The records:

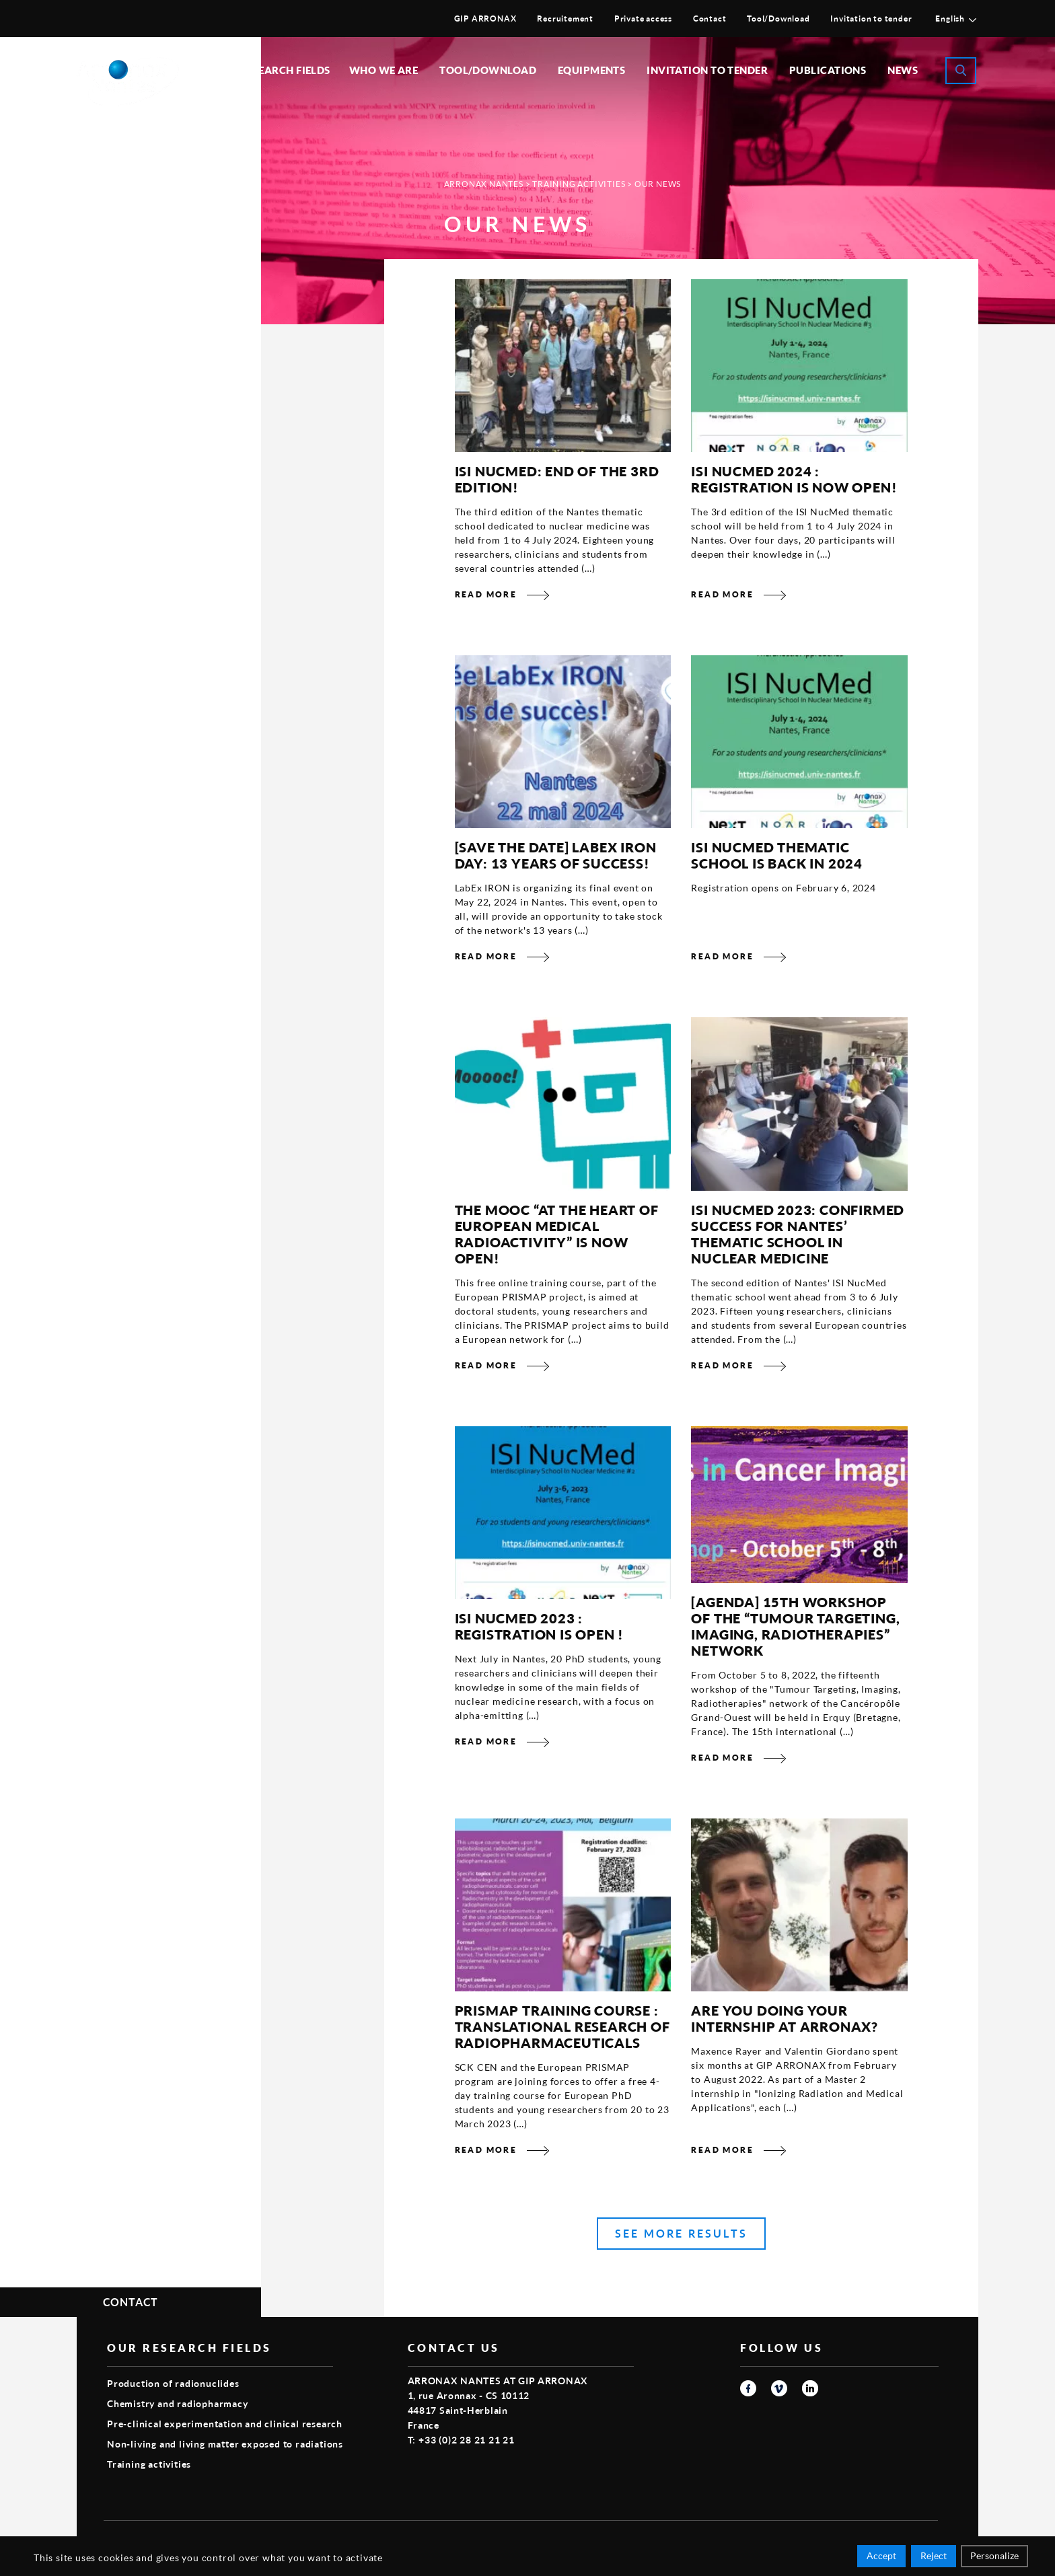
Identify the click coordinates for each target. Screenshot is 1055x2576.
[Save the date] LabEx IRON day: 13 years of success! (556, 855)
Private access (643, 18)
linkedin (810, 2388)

* * *

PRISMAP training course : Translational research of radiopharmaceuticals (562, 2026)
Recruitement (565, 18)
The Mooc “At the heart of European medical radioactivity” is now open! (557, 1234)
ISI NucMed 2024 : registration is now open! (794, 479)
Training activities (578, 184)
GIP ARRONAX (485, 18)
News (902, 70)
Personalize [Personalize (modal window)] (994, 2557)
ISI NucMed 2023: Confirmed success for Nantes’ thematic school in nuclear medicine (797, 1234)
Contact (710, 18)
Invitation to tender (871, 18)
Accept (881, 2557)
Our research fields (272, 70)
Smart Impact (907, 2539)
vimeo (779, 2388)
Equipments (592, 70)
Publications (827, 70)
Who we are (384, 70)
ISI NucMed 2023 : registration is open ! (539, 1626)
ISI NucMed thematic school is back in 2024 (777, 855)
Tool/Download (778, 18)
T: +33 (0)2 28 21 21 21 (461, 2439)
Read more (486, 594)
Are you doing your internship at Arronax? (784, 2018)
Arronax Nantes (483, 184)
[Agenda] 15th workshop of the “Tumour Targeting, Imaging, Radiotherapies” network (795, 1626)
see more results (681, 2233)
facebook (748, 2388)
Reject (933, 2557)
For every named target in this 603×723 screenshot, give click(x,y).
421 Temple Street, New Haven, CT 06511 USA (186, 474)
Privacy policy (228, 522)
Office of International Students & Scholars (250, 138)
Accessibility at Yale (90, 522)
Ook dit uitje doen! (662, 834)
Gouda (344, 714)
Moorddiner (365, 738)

What is being asked: From the records above, transcribe exactly the run of lines that opens with the line holding "ISI NucMed thematic" and closes with the line holding "see more results (681, 2233)", both included.

Result for this exercise:
ISI NucMed thematic school is back in 2024 (777, 855)
Tool/Download (778, 18)
T: +33 (0)2 28 21 21 21 (461, 2439)
Read more (486, 594)
Are you doing your internship at Arronax? (784, 2018)
Arronax Nantes (483, 184)
[Agenda] 15th workshop of the “Tumour Targeting, Imaging, Radiotherapies” network (795, 1626)
see more results (681, 2233)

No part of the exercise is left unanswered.